To execute this playbook on the server(s) that you set up in your inventory file, run ansible-playbook with the same connection arguments you’ve used when running a connection test within the introduction of this series. Here, we’ll be using an inventory file named inventory and the sammy user to connect to the remote server.
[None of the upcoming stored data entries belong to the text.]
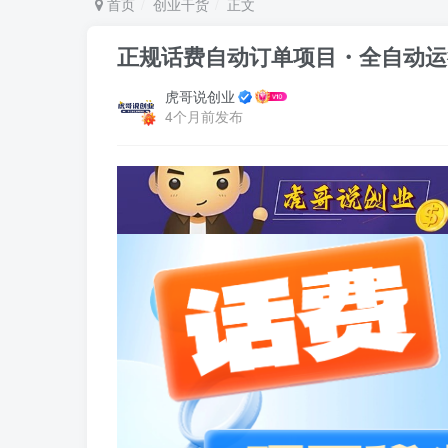
首页
创业干货
正文
正规话费自动订单项目・全自动运
虎哥说创业
4个月前发布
Because the playbook requires sudo to run, we’re also including the -K argument to provide the remote user’s sudo password when prompted by Ansible:

  • ansible-playbook -i inventory playbook.yml -u sammy -K

You’ll see output like this:

Output
BECOME password: PLAY [all] ********************************************************************************************** TASK [Gathering Facts] ********************************************************************************** ok: [203.0.113.10] TASK [Update apt cache and install Nginx] *************************************************************** ok: [203.0.113.10] TASK [Copy website files to the server's document root] ************************************************* changed: [203.0.113.10] TASK [Apply Nginx template] ***************************************************************************** changed: [203.0.113.10] TASK [Enable new site] ********************************************************************************** ok: [203.0.113.10] TASK [Allow all access to tcp port 80] ****************************************************************** ok: [203.0.113.10] RUNNING HANDLER [Restart Nginx] ************************************************************************* changed: [203.0.113.10] PLAY RECAP ********************************************************************************************** 203.0.113.10 : ok=7 changed=3 unreachable=0 failed=0 skipped=0 rescued=0 ignored=0

Once the playbook is finished, if you go to your browser and access your server’s hostname or IP address you should now see the following page:

HTML Demo Site Deployed by Ansible

Congratulations, you have successfully automated the deployment of a static HTML website to a remote Nginx server, using Ansible.

If you make changes to any of the files in the demo website, you can run the playbook again and the copy task will make sure any file changes are reflected in the remote host. Because Ansible has an idempotent behavior, running the playbook multiple times will not trigger changes that were already made to the system.